• _Dataset records_
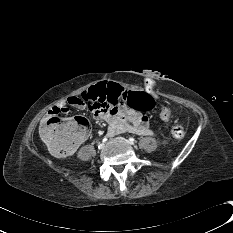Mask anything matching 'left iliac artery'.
<instances>
[{
	"label": "left iliac artery",
	"mask_w": 233,
	"mask_h": 233,
	"mask_svg": "<svg viewBox=\"0 0 233 233\" xmlns=\"http://www.w3.org/2000/svg\"><path fill=\"white\" fill-rule=\"evenodd\" d=\"M129 142H130L131 144H134L135 139H134V138H129Z\"/></svg>",
	"instance_id": "left-iliac-artery-1"
}]
</instances>
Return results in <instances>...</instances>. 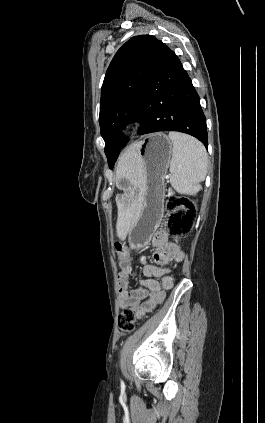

• _Work to be completed_
Will you set down the records word for word while leaving out every picture?

• _Your response_
Mask anything matching 'left iliac artery'.
<instances>
[{
	"label": "left iliac artery",
	"mask_w": 233,
	"mask_h": 233,
	"mask_svg": "<svg viewBox=\"0 0 233 233\" xmlns=\"http://www.w3.org/2000/svg\"><path fill=\"white\" fill-rule=\"evenodd\" d=\"M129 142H130L131 144H134L135 139H134V138H129Z\"/></svg>",
	"instance_id": "left-iliac-artery-1"
}]
</instances>
Return results in <instances>...</instances>. 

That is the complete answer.